George William Rud (October 7, 1883 – August 29, 1916) was a United States Navy Chief Machinist's Mate received the Medal of Honor during the destruction of the USS Memphis (CA-10) formerly during a tsunami. Lieutenant Claud Ashton Jones and Machinist Charles H. Willey were also awarded the Medal of Honor for their actions on August 29, 1916.

==Medal of Honor citation==
Rank and organization: Chief Machinist's Mate, U.S. Navy. Born: October 7, 1883, Minneapolis, Minn. Accredited to: Minnesota. (August 1, 1932.)

Citation:

For extraordinary heroism in the line of his profession while attached to the U.S.S. Memphis, at a time when that vessel was suffered total destruction from a hurricane while anchored off Santo Domingo City, 29 August 1916. C.M.M. Rud took his station in the engine room and remained at his post amidst scalding steam and the rushing of thousands of tons of water into his department, receiving serious burns from which he immediately died.

==Update to Medal of Honor citation==
While making steam to get underway from harbor in the Dominican Republic, the Memphis was struck broadside by numerous storm waves from an off shore hurricane. It is speculated that a submarine earthquake contributed to the size creating a tsunami, as the ship bounced off the bottom of the harbor several times. Finally, an enormous wave drove the ship into the rocks on the shore. The damage to its hull and engines was irreparable.

CMM Rud helped secure the boilers as the keel of the ship was bent by the force of the waves, resulting in the propeller shaft seizing.

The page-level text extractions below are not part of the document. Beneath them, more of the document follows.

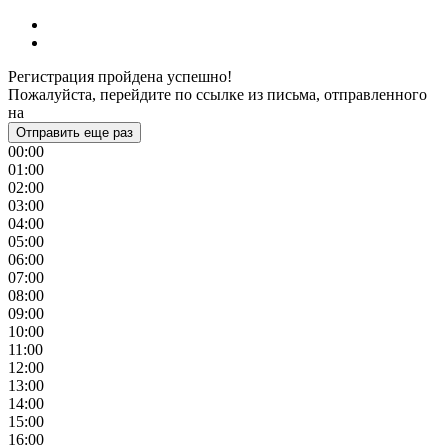
Регистрация пройдена успешно!
Пожалуйста, перейдите по ссылке из письма, отправленного
на
Отправить еще раз
00:00
01:00
02:00
03:00
04:00
05:00
06:00
07:00
08:00
09:00
10:00
11:00
12:00
13:00
14:00
15:00
16:00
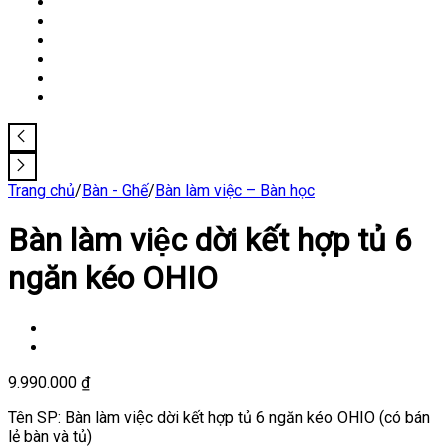
Trang chủ
/
Bàn - Ghế
/
Bàn làm việc – Bàn học
Bàn làm việc dời kết hợp tủ 6
ngăn kéo OHIO
9.990.000
₫
Tên SP: Bàn làm việc dời kết hợp tủ 6 ngăn kéo OHIO (có bán
lẻ bàn và tủ)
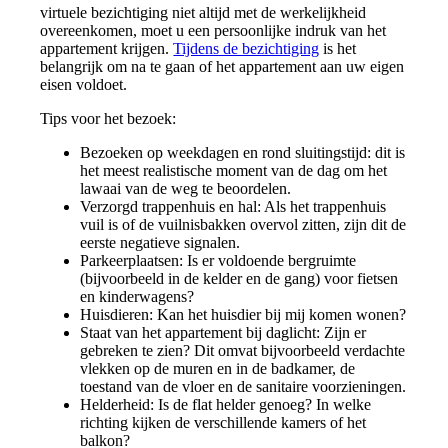
virtuele bezichtiging niet altijd met de werkelijkheid
overeenkomen, moet u een persoonlijke indruk van het
appartement krijgen.
Tijdens de bezichtiging
is het
belangrijk om na te gaan of het appartement aan uw eigen
eisen voldoet.
Tips voor het bezoek:
Bezoeken op weekdagen en rond sluitingstijd: dit is
het meest realistische moment van de dag om het
lawaai van de weg te beoordelen.
Verzorgd trappenhuis en hal: Als het trappenhuis
vuil is of de vuilnisbakken overvol zitten, zijn dit de
eerste negatieve signalen.
Parkeerplaatsen: Is er voldoende bergruimte
(bijvoorbeeld in de kelder en de gang) voor fietsen
en kinderwagens?
Huisdieren: Kan het huisdier bij mij komen wonen?
Staat van het appartement bij daglicht: Zijn er
gebreken te zien? Dit omvat bijvoorbeeld verdachte
vlekken op de muren en in de badkamer, de
toestand van de vloer en de sanitaire voorzieningen.
Helderheid: Is de flat helder genoeg? In welke
richting kijken de verschillende kamers of het
balkon?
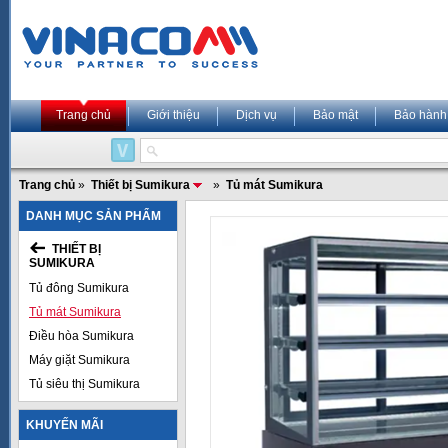
Trang chủ
Giới thiệu
Dịch vụ
Bảo mật
Bảo hành
Trang chủ
»
Thiết bị Sumikura
»
Tủ mát Sumikura
DANH MỤC SẢN PHẨM
THIẾT BỊ
SUMIKURA
Tủ đông Sumikura
Tủ mát Sumikura
Điều hòa Sumikura
Máy giặt Sumikura
Tủ siêu thị Sumikura
KHUYẾN MÃI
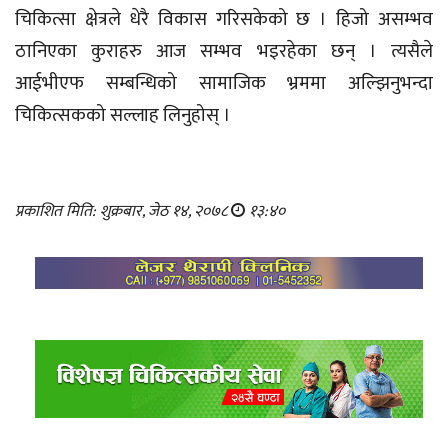
चिकित्सा क्षेत्रले धेरै विकास गरिसकेको छ । हिजो असम्भव
ठानिएका कुराहरु आज सम्भव भइरहेका छन् । त्यसैले
आईभीएफ सम्बन्धिको सामाजिक भ्रममा अल्झिनुभन्दा
चिकित्सकको सल्लाह लिनुहोस् ।
प्रकाशित मिति: शुक्रबार, जेठ १४, २०७८
१३:४०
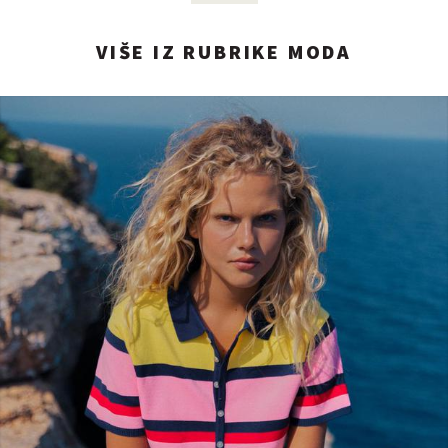
VIŠE IZ RUBRIKE MODA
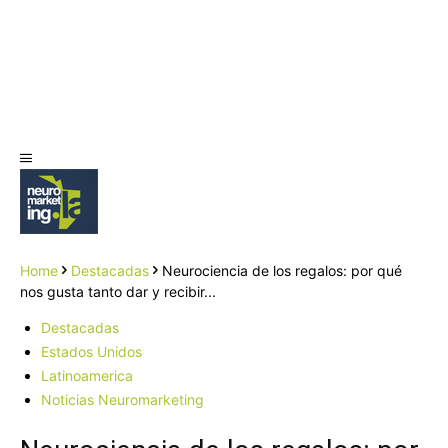
Home
Destacadas
Neurociencia de los regalos: por qué
nos gusta tanto dar y recibir...
Destacadas
Estados Unidos
Latinoamerica
Noticias Neuromarketing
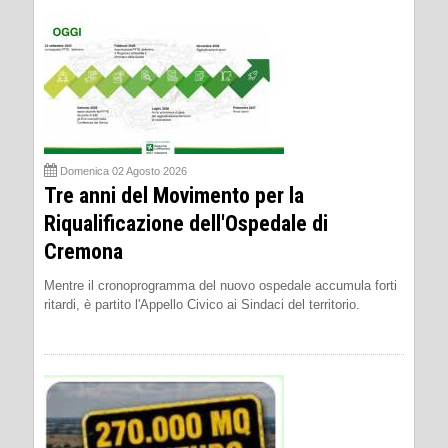
Domenica 02 Agosto 2026
Tre anni del Movimento per la
Riqualificazione dell'Ospedale di
Cremona
Mentre il cronoprogramma del nuovo ospedale accumula forti
ritardi, è partito l'Appello Civico ai Sindaci del territorio.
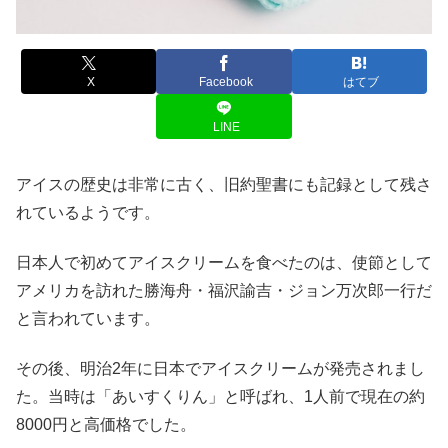
X
Facebook
はてブ
LINE
アイスの歴史は非常に古く、旧約聖書にも記録として残さ
れているようです。
日本人で初めてアイスクリームを食べたのは、使節として
アメリカを訪れた勝海舟・福沢諭吉・ジョン万次郎一行だ
と言われています。
その後、明治2年に日本でアイスクリームが発売されまし
た。当時は「あいすくりん」と呼ばれ、1人前で現在の約
8000円と高価格でした。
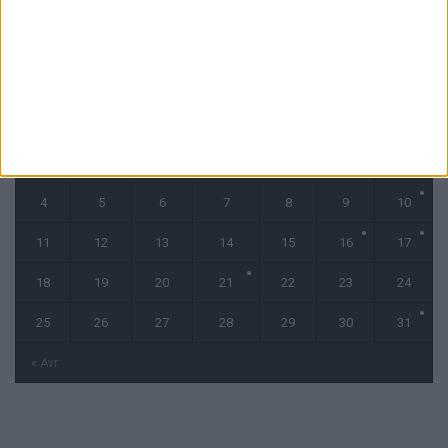
mai 2026
L
M
M
J
V
S
D
1
2
3
4
5
6
7
8
9
10
11
12
13
14
15
16
17
18
19
20
21
22
23
24
25
26
27
28
29
30
31
« Avr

Without the action by CMM Rud and Lt Claud Ashton Jones, the boilers may have exploded causing the total loss of the ship. Machinist Charles H. Willey who was in the engine room manning his station until ordered to leave, helped remove Rud and Ashton from the steam saturated atmosphere.

MMC Rud was mortally injured by the steam, but did not die immediately; he survived for several days after the incident.